Lo que no deja lugar a dudas, en cambio, es que los ucranianos nunca participarán en ese derrotismo ni aceptarán un plan que, por cualquier lado que se lo mire, equivaldría a una capitulación.
¿Por qué deberían hacerlo? Cuando han perdido a tantos de los suyos, cuando han visto acumularse montañas de muertos y cuando se cruzan todos los días, en todas las esquinas, con hombres y mujeres gloriosos convertidos en mutilados, ¿se puede borrar todo, como en una pizarra un cálculo mal hecho: «sufrido para nada, muertos para nada»?
Y, sobre todo, ¿hasta cuándo se repetirá, como discos rayados, que «el tiempo juega a favor de Rusia» y que «Ucrania está en dificultades» cuando la primera no ha conquistado, en tres años y medio, más que el 1% del territorio codiciado y no pasa una semana sin que la segunda muestre, en la misma Rusia, una victoria asombrosa que fuerza la admiración del mundo?
Aquí también, todo puede cambiar.
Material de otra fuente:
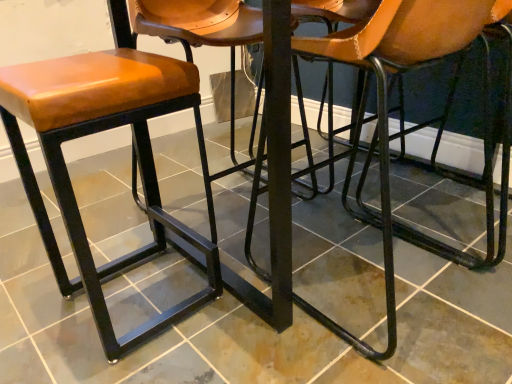 Image resolution: width=512 pixels, height=384 pixels. In order to click on free spot behind matte brown leather stool at left in this screenshot , I will do `click(158, 242)`. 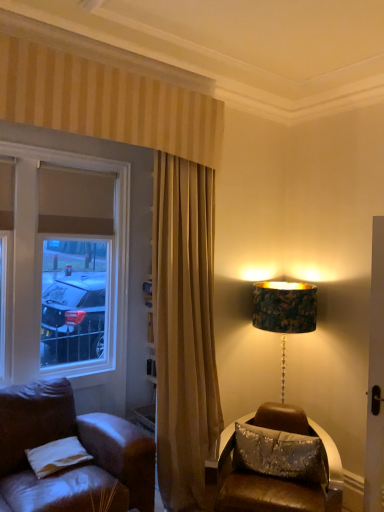 Question: From a real-world perspective, is white fabric pillow at lower left, the 2th pillow in the right-to-left sequence, below matte glass window at left?

Choices:
 (A) yes
 (B) no

Answer: (A)

Question: Is white fabric pillow at lower left, arranged as the first pillow when viewed from the left, with matte glass window at left?

Choices:
 (A) yes
 (B) no

Answer: (B)

Question: From the image's perspective, is white fabric pillow at lower left, the 2th pillow in the right-to-left sequence, on top of matte glass window at left?

Choices:
 (A) yes
 (B) no

Answer: (B)

Question: Could you tell me if white fabric pillow at lower left, arranged as the first pillow when viewed from the left, is facing matte glass window at left?

Choices:
 (A) yes
 (B) no

Answer: (B)

Question: Considering the relative positions of white fabric pillow at lower left, the 2th pillow in the right-to-left sequence, and matte glass window at left in the image provided, is white fabric pillow at lower left, the 2th pillow in the right-to-left sequence, to the left of matte glass window at left from the viewer's perspective?

Choices:
 (A) yes
 (B) no

Answer: (B)

Question: Can you confirm if white fabric pillow at lower left, the 2th pillow in the right-to-left sequence, is taller than matte glass window at left?

Choices:
 (A) yes
 (B) no

Answer: (B)

Question: Is matte glass window at left not close to white fabric pillow at lower left, the 2th pillow in the right-to-left sequence?

Choices:
 (A) no
 (B) yes

Answer: (B)

Question: Is matte glass window at left not inside white fabric pillow at lower left, the 2th pillow in the right-to-left sequence?

Choices:
 (A) yes
 (B) no

Answer: (A)

Question: Considering the relative sizes of matte glass window at left and white fabric pillow at lower left, the 2th pillow in the right-to-left sequence, in the image provided, is matte glass window at left bigger than white fabric pillow at lower left, the 2th pillow in the right-to-left sequence,?

Choices:
 (A) yes
 (B) no

Answer: (A)

Question: Considering the relative positions of matte glass window at left and white fabric pillow at lower left, the 2th pillow in the right-to-left sequence, in the image provided, is matte glass window at left to the right of white fabric pillow at lower left, the 2th pillow in the right-to-left sequence, from the viewer's perspective?

Choices:
 (A) no
 (B) yes

Answer: (A)

Question: Considering the relative positions of matte glass window at left and white fabric pillow at lower left, arranged as the first pillow when viewed from the left, in the image provided, is matte glass window at left to the left of white fabric pillow at lower left, arranged as the first pillow when viewed from the left, from the viewer's perspective?

Choices:
 (A) yes
 (B) no

Answer: (A)

Question: From the image's perspective, is matte glass window at left below white fabric pillow at lower left, the 2th pillow in the right-to-left sequence?

Choices:
 (A) yes
 (B) no

Answer: (B)

Question: Can you confirm if white fabric pillow at lower left, arranged as the first pillow when viewed from the left, is smaller than sparkly silver pillow at lower right, the second pillow positioned from the left?

Choices:
 (A) yes
 (B) no

Answer: (A)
Y nunca seré más ucraniano que los ucranianos.
Pero Zelenski no tiene ninguna razón para ceder ante una soldadesca rusa que sabe desmoralizada, reforzada por mercenarios aún más desmotivados y que, en ciertos frentes, recuerda el estado de ánimo de los combatientes de 1917 que ponían la culata en alto y preparaban la paz separada de Brest-Litovsk.
Queda la actitud de los aliados y, en particular, de Europa.
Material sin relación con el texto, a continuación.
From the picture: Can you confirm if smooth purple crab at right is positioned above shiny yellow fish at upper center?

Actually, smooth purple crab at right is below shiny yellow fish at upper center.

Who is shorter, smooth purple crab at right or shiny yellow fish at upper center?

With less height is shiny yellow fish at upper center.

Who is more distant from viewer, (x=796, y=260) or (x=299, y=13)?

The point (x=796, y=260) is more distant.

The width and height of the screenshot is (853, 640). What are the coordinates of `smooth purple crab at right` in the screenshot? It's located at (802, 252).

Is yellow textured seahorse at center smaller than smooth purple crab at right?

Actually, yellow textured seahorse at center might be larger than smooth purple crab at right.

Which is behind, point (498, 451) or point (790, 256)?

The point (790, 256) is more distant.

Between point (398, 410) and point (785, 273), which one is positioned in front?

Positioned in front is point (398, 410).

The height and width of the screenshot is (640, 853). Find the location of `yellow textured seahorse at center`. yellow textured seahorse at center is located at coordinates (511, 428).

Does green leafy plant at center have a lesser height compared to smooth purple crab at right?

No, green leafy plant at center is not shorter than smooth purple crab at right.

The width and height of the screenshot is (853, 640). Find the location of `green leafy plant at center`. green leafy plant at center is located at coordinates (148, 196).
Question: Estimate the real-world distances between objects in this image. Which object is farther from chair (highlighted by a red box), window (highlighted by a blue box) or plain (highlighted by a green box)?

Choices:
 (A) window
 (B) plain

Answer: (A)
Si Ucrania rechaza la falsa paz, sin garantía de seguridad, que se intentará imponer en Alaska, y si Trump, exasperado, sale del juego, como no dejan de agitar la amenaza, en privado, sus consejeros («no exasperen al presidente, si el presidente se exaspera, enviará a todo el mundo a paseo y dejará a los beligerantes en su arenero»), ¿sabremos oponernos a una América que no hemos osado contrarrestar en el asunto de los aranceles aduaneros?
¿Recogeremos, en su lugar, el guante del desafío, sin precedentes desde hace ochenta años, lanzado al mundo libre por el Kremlin?
¿Es serio el ministro alemán de Asuntos Exteriores cuando, en visita a Kyiv, promete dotar a Ucrania de una «defensa aérea» digna de ese nombre?
¿La fórmula de una coalición de voluntarios lanzada, en Londres, el 2 de marzo, por el primer ministro británico Starmer era una idea en el aire, un proyecto nacido muerto, o se le darán los medios para existir antes de la conclusión de un alto el fuego del que todo indica que se haría, hoy, a expensas de los ucranianos?
¿Y será seguido el presidente Macron cuando repite, este sábado 6 de agosto, que las fronteras de Ucrania son nuestras fronteras, que su guerra es nuestra guerra y que al defenderla es también por nosotros que combatimos?
Europa, en Ucrania, está contra la pared. Es hoy o nunca, dice el gran maestro de los relojes que cuentan el tiempo de los hombres libres.
Un día, lo que Dios no quiera, la máquina infernal, lanzada a pleno régimen, será imposible de detener (y dirá: «era ayer o nunca, la hora ha pasado, es demasiado tarde»).